MESSINA. «Ho appena depositato un’interrogazione urgente con risposta in Aula per chiedere al Presidente della Regione di rivedere l’iter procedurale che ha condotto alla scelta dell’ingegnere Leonardo Santoro come Commissario straordinario del Comune di Messina e dei due vice commissari, rispettivamente Mirella Vinci e Francesco Milio. Messina è per dimensioni e importanza la terza città siciliana. Merita la dovuta attenzione amministrativa, che di certo può garantire un funzionario in quiescenza o comunque un soggetto in servizio, che però non ha i gravosi impegni dell”ingegnere Santoro, il quale è già dirigente generale dell’ufficio speciale per la progettazione, nonché attuale segretario generale dell’Autorità di Bacino della Regione siciliana». Lo afferma il capogruppo di Forza Italia all’Ars, Tommaso Calderone.

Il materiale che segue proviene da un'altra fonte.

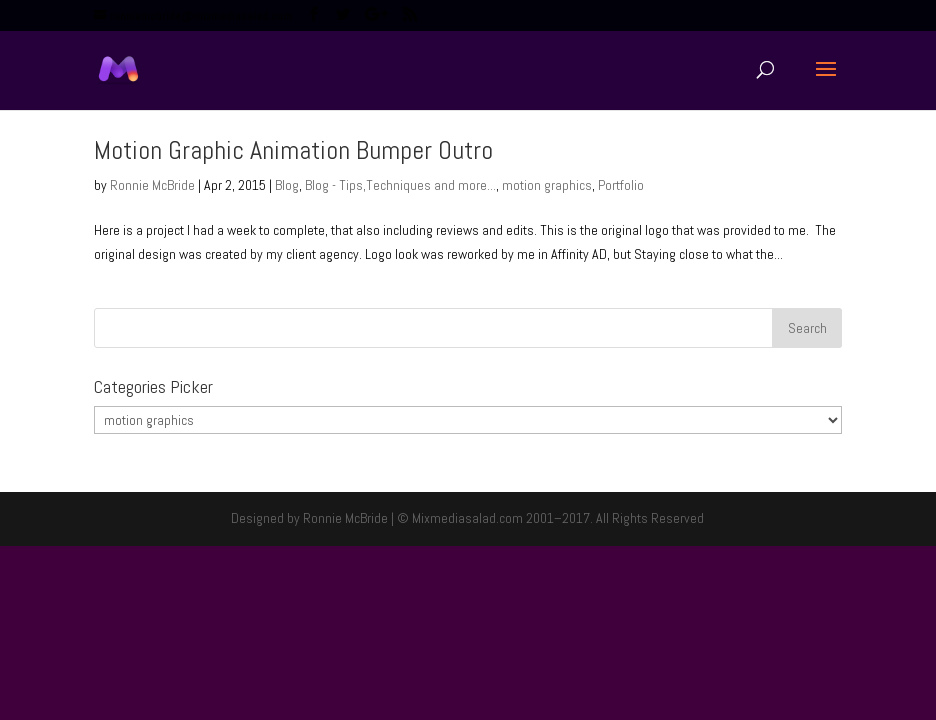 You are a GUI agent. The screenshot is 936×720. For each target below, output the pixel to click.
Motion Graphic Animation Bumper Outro (293, 150)
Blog (287, 185)
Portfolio (621, 185)
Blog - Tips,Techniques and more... (400, 185)
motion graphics (547, 185)
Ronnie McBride (152, 185) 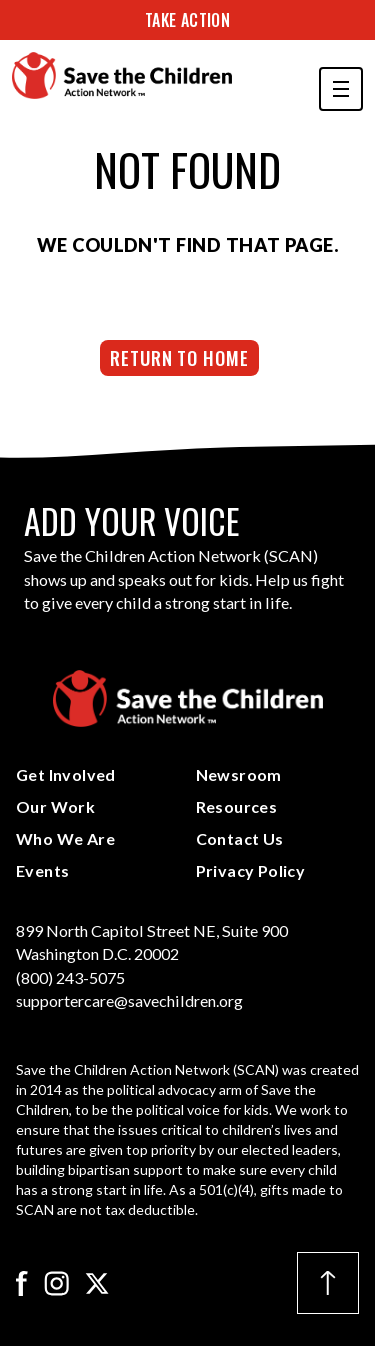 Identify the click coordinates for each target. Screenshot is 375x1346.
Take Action (187, 20)
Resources (237, 806)
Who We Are (65, 838)
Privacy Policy (251, 870)
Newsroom (239, 774)
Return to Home (179, 357)
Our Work (55, 806)
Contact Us (240, 838)
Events (42, 870)
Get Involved (66, 774) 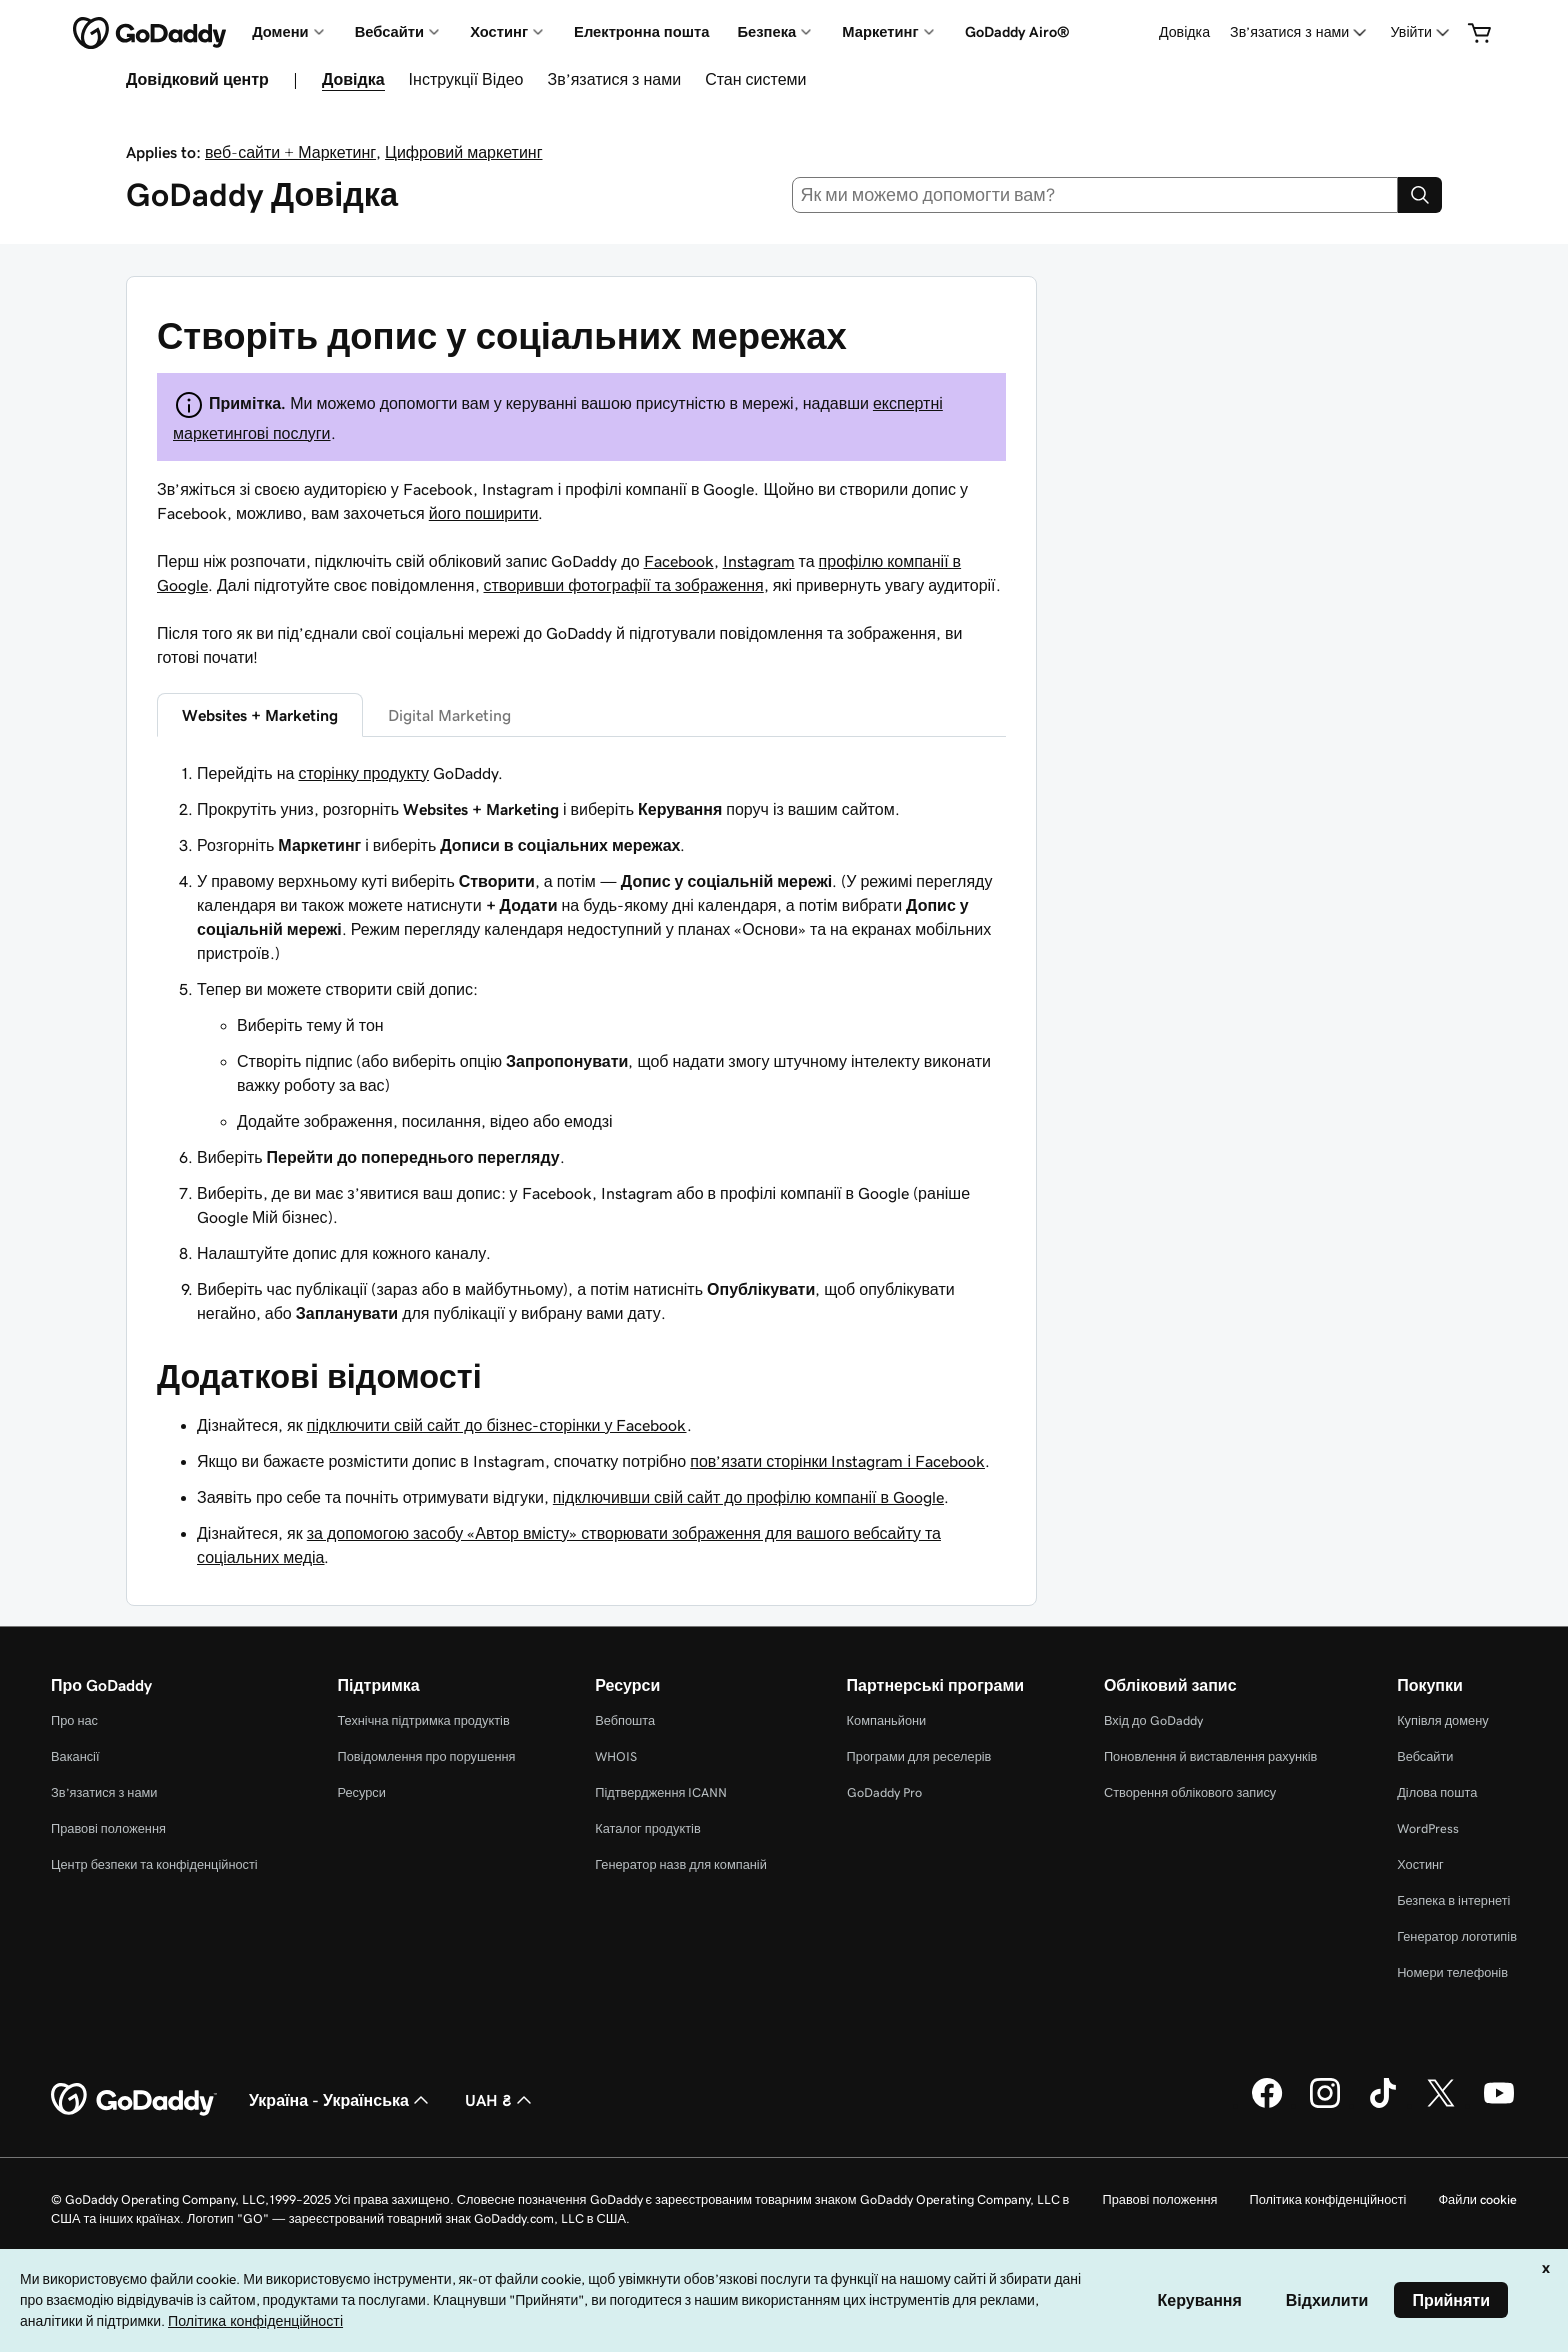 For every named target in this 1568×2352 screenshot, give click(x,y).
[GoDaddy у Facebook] (1267, 2105)
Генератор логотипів (1457, 1936)
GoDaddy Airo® (1017, 32)
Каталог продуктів (648, 1828)
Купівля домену (1443, 1720)
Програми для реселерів (919, 1756)
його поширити (484, 513)
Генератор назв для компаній (681, 1864)
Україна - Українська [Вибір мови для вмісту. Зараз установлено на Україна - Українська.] (341, 2100)
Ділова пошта (1437, 1792)
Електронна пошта (641, 32)
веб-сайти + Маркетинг (290, 152)
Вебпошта (625, 1720)
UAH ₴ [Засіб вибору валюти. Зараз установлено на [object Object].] (500, 2100)
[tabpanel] (581, 1043)
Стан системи (755, 79)
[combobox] (1095, 195)
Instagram (759, 561)
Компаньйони (887, 1720)
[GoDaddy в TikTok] (1383, 2105)
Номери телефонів (1452, 1972)
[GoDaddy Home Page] (134, 2100)
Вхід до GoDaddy (1153, 1720)
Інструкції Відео (466, 79)
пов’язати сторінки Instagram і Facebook (837, 1461)
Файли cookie (1477, 2199)
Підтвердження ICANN (661, 1792)
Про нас (74, 1720)
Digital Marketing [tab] (449, 715)
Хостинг (1420, 1864)
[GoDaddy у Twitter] (1441, 2105)
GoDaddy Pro (884, 1792)
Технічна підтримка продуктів (423, 1720)
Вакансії (75, 1756)
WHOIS (616, 1756)
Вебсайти (1425, 1756)
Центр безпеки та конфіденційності (154, 1864)
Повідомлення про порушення (426, 1756)
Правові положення (108, 1828)
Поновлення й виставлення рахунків (1210, 1756)
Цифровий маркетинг (463, 152)
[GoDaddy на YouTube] (1499, 2105)
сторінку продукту (363, 773)
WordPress (1428, 1828)
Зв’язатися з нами (614, 79)
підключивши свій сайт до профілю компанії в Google (748, 1497)
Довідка (1184, 32)
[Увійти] (1422, 32)
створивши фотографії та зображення (624, 585)
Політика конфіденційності (1327, 2199)
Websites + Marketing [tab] (260, 715)
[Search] (1420, 195)
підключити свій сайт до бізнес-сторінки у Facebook (497, 1425)
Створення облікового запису (1190, 1792)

«Inoltre, secondo l’OREL (ordinamento degli Enti Locali) all’art. 55 comma 5, la possibilità di nominare un vice commissario piuttosto che un sub commissario, come imporrebbe la norma, è prevista solo per i casi di decadenza o scioglimento del Consiglio comunale, non per le dimissioni del Sindaco. Dunque, ritengo che tecnicamente, il provvedimento adottato meriti un più ponderato approfondimento per il bene della comunità messinese. Ricordo che tali nomine avranno il compito di traghettare la città alle prossime elezioni amministrative: siano più oculate», conclude.